-\1f
-File: lispref.info, Node: Syntax of Regexps, Next: Regexp Example, Up: Regular Expressions
-
-Syntax of Regular Expressions
------------------------------
-
- Regular expressions have a syntax in which a few characters are
-special constructs and the rest are "ordinary". An ordinary character
-is a simple regular expression that matches that character and nothing
-else. The special characters are `.', `*', `+', `?', `[', `]', `^',
-`$', and `\'; no new special characters will be defined in the future.
-Any other character appearing in a regular expression is ordinary,
-unless a `\' precedes it.
-
- For example, `f' is not a special character, so it is ordinary, and
-therefore `f' is a regular expression that matches the string `f' and
-no other string. (It does _not_ match the string `ff'.) Likewise, `o'
-is a regular expression that matches only `o'.
-
- Any two regular expressions A and B can be concatenated. The result
-is a regular expression that matches a string if A matches some amount
-of the beginning of that string and B matches the rest of the string.
-
- As a simple example, we can concatenate the regular expressions `f'
-and `o' to get the regular expression `fo', which matches only the
-string `fo'. Still trivial. To do something more powerful, you need
-to use one of the special characters. Here is a list of them:
-
-`. (Period)'
- is a special character that matches any single character except a
- newline.
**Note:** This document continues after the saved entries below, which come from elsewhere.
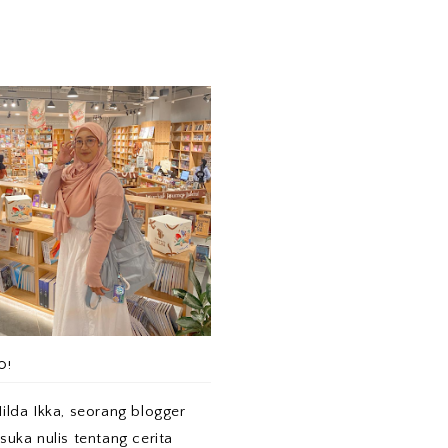
O!
ilda Ikka, seorang blogger
suka nulis tentang cerita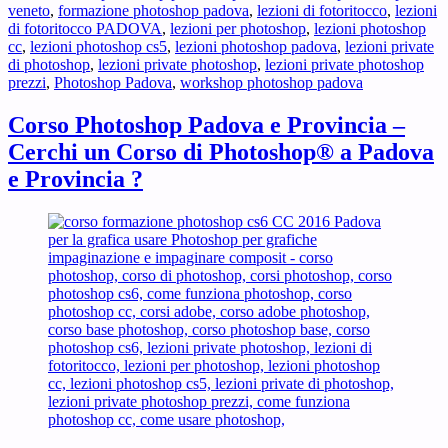
veneto
,
formazione photoshop padova
,
lezioni di fotoritocco
,
lezioni
di fotoritocco PADOVA
,
lezioni per photoshop
,
lezioni photoshop
cc
,
lezioni photoshop cs5
,
lezioni photoshop padova
,
lezioni private
di photoshop
,
lezioni private photoshop
,
lezioni private photoshop
prezzi
,
Photoshop Padova
,
workshop photoshop padova
Corso Photoshop Padova e Provincia –
Cerchi un Corso di Photoshop® a Padova
e Provincia ?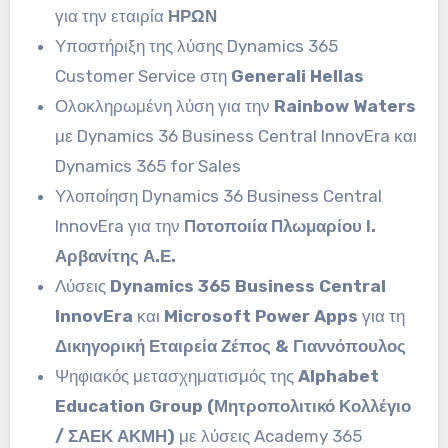
για την εταιρία
ΗΡΩΝ
Υποστήριξη της λύσης Dynamics 365
Customer Service στη
Generali Hellas
Ολοκληρωμένη λύση για την
Rainbow Waters
με Dynamics 36 Business Central InnovEra και
Dynamics 365 for Sales
Υλοποίηση Dynamics 36 Business Central
InnovEra για την
Ποτοποιία Πλωμαρίου Ι.
Αρβανίτης Α.Ε.
Λύσεις
Dynamics 365
Business Central
InnovEra
και
Microsoft Power Apps
για τη
Δικηγορική Εταιρεία Ζέπος & Γιαννόπουλος
Ψηφιακός μετασχηματισμός της
Alphabet
Education Group (Μητροπολιτικό Κολλέγιο
/ ΣΑΕΚ ΑΚΜΗ)
με λύσεις Academy 365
Using concatenation, we can make regular expressions
- like `a.b', which matches any three-character string that begins
- with `a' and ends with `b'.
-
-`*'
- is not a construct by itself; it is a quantifying suffix operator
- that means to repeat the preceding regular expression as many
- times as possible. In `fo*', the `*' applies to the `o', so `fo*'
- matches one `f' followed by any number of `o's. The case of zero
- `o's is allowed: `fo*' does match `f'.
-
- `*' always applies to the _smallest_ possible preceding
- expression. Thus, `fo*' has a repeating `o', not a repeating `fo'.
-
- The matcher processes a `*' construct by matching, immediately, as
- many repetitions as can be found; it is "greedy". Then it
- continues with the rest of the pattern. If that fails,
- backtracking occurs, discarding some of the matches of the
- `*'-modified construct in case that makes it possible to match the
- rest of the pattern. For example, in matching `ca*ar' against the
- string `caaar', the `a*' first tries to match all three `a's; but
- the rest of the pattern is `ar' and there is only `r' left to
- match, so this try fails. The next alternative is for `a*' to
- match only two `a's. With this choice, the rest of the regexp
- matches successfully.
-
- Nested repetition operators can be extremely slow if they specify
- backtracking loops. For example, it could take hours for the
- regular expression `\(x+y*\)*a' to match the sequence
- `xxxxxxxxxxxxxxxxxxxxxxxxxxxxxxxxxxxz'. The slowness is because
- Emacs must try each imaginable way of grouping the 35 `x''s before
- concluding that none of them can work. To make sure your regular
- expressions run fast, check nested repetitions carefully.
-
-`+'
- is a quantifying suffix operator similar to `*' except that the
- preceding expression must match at least once. It is also
- "greedy". So, for example, `ca+r' matches the strings `car' and
- `caaaar' but not the string `cr', whereas `ca*r' matches all three
- strings.
-
-`?'
- is a quantifying suffix operator similar to `*', except that the
- preceding expression can match either once or not at all. For
- example, `ca?r' matches `car' or `cr', but does not match anything
- else.
-
-`*?'
- works just like `*', except that rather than matching the longest
- match, it matches the shortest match. `*?' is known as a
- "non-greedy" quantifier, a regexp construct borrowed from Perl.
-
- This construct very useful for when you want to match the text
- inside a pair of delimiters. For instance, `/\*.*?\*/' will match
- C comments in a string. This could not be achieved without the
- use of greedy quantifier.
-
- This construct has not been available prior to XEmacs 20.4. It is
- not available in FSF Emacs.
-
-`+?'
- is the `+' analog to `*?'.
-
-`\{n,m\}'
- serves as an interval quantifier, analogous to `*' or `+', but
- specifies that the expression must match at least N times, but no
- more than M times. This syntax is supported by most Unix regexp
- utilities, and has been introduced to XEmacs for the version 20.3.
-
-`[ ... ]'
- `[' begins a "character set", which is terminated by a `]'. In
- the simplest case, the characters between the two brackets form
- the set. Thus, `[ad]' matches either one `a' or one `d', and
- `[ad]*' matches any string composed of just `a's and `d's
- (including the empty string), from which it follows that `c[ad]*r'
- matches `cr', `car', `cdr', `caddaar', etc.
-
- The usual regular expression special characters are not special
- inside a character set. A completely different set of special
- characters exists inside character sets: `]', `-' and `^'.
-
- `-' is used for ranges of characters. To write a range, write two
- characters with a `-' between them. Thus, `[a-z]' matches any
- lower case letter. Ranges may be intermixed freely with individual
- characters, as in `[a-z$%.]', which matches any lower case letter
- or `$', `%', or a period.
-
- To include a `]' in a character set, make it the first character.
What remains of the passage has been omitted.